You surely have experienced a situation when you have repeatedly asks a colleague to do something, but nothing happens. Then, in an outburst of anger you call the colleague incompetent or unscrupulous. You feel that you have to do something to express your dissatisfaction. Your feeling may be correct and honest anger may be justified, but the outburst is not. Even very unpleasant issues can be expressed calmly. People do not mind the negative content of your words, as much as the intention they feel behind them. If you remain calm, therefore, they will not automatically become defensive.

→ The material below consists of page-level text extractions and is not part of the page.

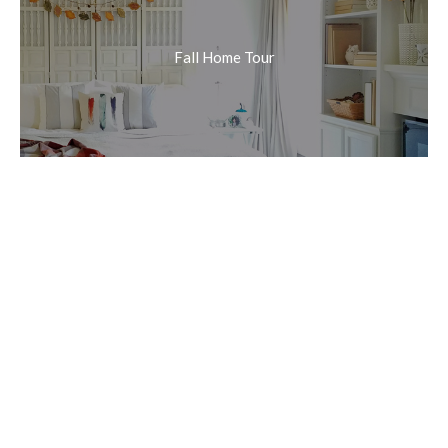
Fall Home Tour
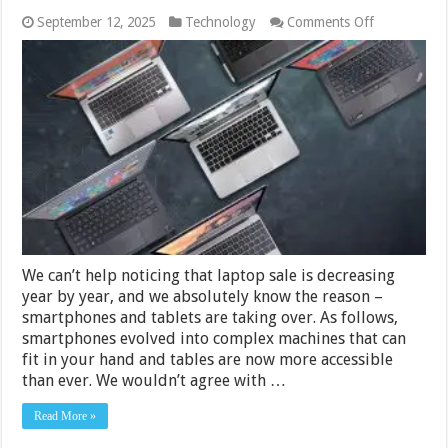
on
September 12, 2025
Technology
Comments Off
6
Best
Laptops
Under
Rs.15000
in
India
2024
We can’t help noticing that laptop sale is decreasing
year by year, and we absolutely know the reason –
smartphones and tablets are taking over. As follows,
smartphones evolved into complex machines that can
fit in your hand and tables are now more accessible
than ever. We wouldn’t agree with …
Read More »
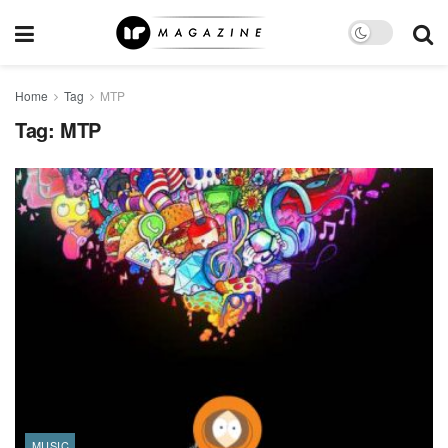
Home
Tag
MTP
Tag:
MTP
MUSIC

Unnatural description of feelings

Communication consultants often advise their clients to start solving conflict situations by a description of their feelings of discomfort. However, this technique does not always work. Others often will perceive it as reciting learned phrases, which makes them confused or upset. You will do better to focus on facts. If you want to manage a difficult conversation, prepare basic information to speak about in advance.

Defensive stance

If someone has a different opinion, we automatically tend to become defensive and fight for the correctness of our opinion. Such a defensive stance is, however, a direct path to failure. First learn to listen and try to understand others' positions. When they see you are listening, they will be more likely to listen to you.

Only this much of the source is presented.